Records shown:
- - -
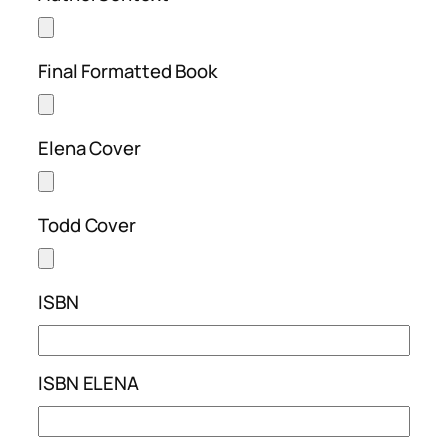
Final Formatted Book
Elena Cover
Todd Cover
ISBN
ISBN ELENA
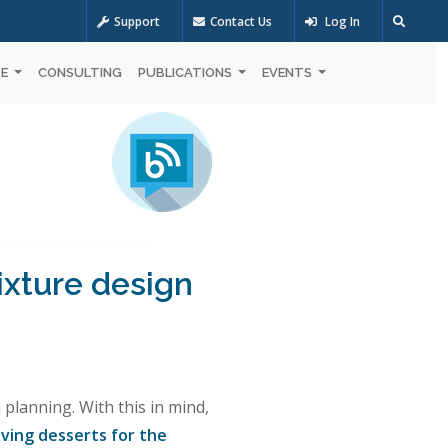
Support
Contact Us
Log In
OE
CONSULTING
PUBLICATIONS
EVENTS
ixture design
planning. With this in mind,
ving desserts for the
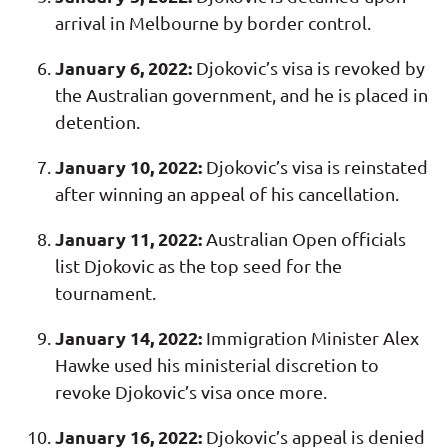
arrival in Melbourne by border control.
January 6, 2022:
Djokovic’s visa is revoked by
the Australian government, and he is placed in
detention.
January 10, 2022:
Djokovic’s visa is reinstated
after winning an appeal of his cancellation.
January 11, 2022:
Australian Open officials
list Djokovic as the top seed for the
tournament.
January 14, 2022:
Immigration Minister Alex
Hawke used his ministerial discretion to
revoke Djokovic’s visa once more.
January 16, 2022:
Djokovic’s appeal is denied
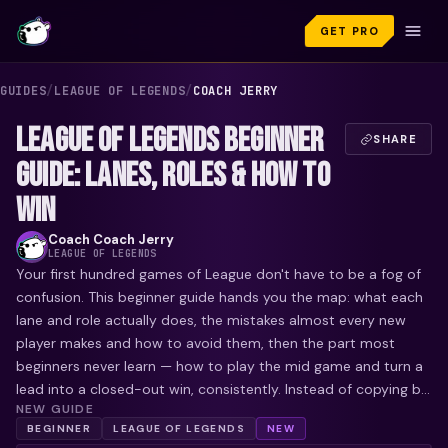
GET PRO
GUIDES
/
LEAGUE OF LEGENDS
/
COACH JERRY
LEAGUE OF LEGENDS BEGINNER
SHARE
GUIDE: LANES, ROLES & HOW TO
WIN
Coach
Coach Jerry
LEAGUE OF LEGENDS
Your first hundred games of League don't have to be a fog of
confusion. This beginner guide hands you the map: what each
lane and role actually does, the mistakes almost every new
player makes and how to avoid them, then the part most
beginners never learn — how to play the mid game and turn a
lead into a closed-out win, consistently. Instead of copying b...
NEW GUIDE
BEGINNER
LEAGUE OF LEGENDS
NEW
- - -
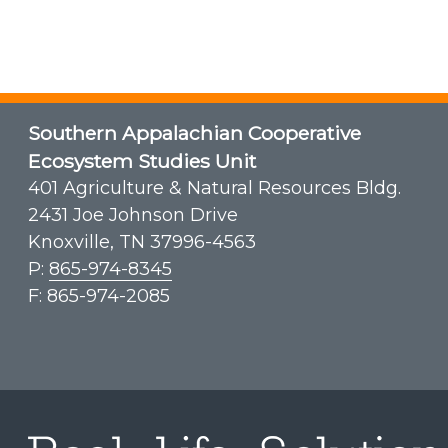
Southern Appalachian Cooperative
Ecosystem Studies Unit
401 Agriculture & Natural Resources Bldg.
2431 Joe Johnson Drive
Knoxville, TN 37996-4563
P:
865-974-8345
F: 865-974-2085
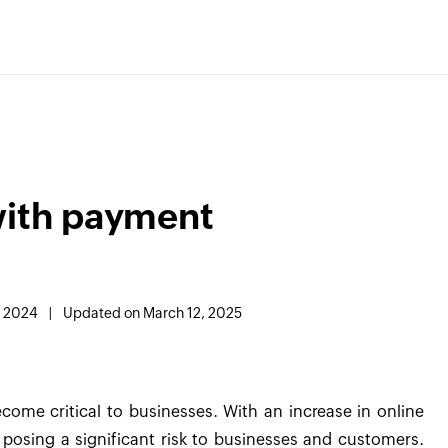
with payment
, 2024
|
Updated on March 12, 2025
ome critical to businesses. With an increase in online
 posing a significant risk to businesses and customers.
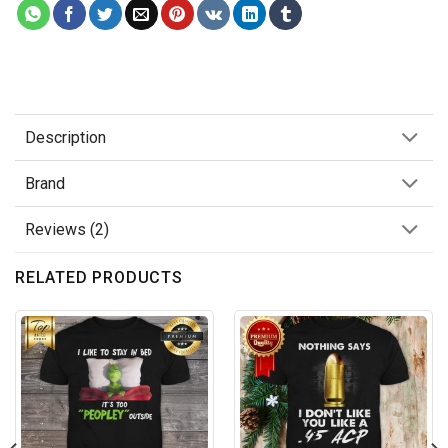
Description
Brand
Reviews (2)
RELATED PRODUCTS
- - -
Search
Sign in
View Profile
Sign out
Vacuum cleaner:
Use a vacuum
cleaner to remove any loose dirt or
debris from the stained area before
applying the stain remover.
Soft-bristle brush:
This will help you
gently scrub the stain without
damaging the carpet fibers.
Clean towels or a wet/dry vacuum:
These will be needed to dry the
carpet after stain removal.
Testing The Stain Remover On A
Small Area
- - -
What you should do:
Every line in the data above that contains the word "visa" counts; report how many there are and nothing more.

Exercise result:
3